La cour d’appel de Paris a confirmé ce jeudi 30 janvier le non-lieu dans l’affaire d’accusations de viol à l’encontre de l’humoriste et comédien français Ary Abittan. Ce dernier avait fait l’objet d’une plainte en 2021.
Une décision entérinée. Ce jeudi 30 janvier, la cour d’appel de Paris s’est prononcée dans le cadre du procès d’Ary Abittan accusé de viol par une jeune femme. La justice a confirmé le non-lieu en faveur de ce dernier.

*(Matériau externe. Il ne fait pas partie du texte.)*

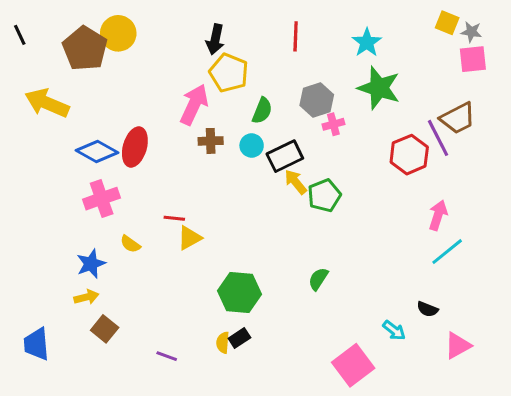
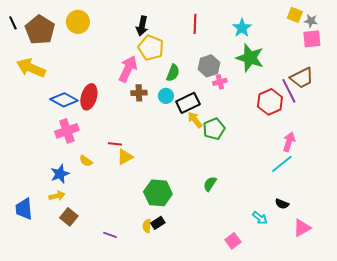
brown pentagon: (85, 49) -> (40, 30), moved
cyan line: (447, 252) -> (282, 164), moved
blue trapezoid: (36, 344) -> (24, 209), moved
pink square: (353, 365) -> (233, 241), size x0.6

«La justice a considéré qu’Ary Abittan est innocent, après une instruction de plus de trois ans. Les sept magistrats qui ont eu à statuer sur ce dossier sont unanimes. Désormais, il n’y a aucune place au doute sur l’innocence de mon client», s’est réjouie son avocate Me Caroline Toby.
Sollicitées, les avocates de la plaignante n’avaient pas réagi dans l’immédiat à cette décision de la cour d’appel, conforme aux réquisitions faites par le parquet général le 19 décembre dernier.
Ary Abittan cible des mouvements féministes
L’affaire avait éclaté à la fin du mois d’octobre 2021. La plaignante, qui fréquentait le comédien depuis quelques semaines au moment des faits reprochés, avait porté plainte pour viol, accusant Ary Abittan de lui avoir imposé un rapport non consenti.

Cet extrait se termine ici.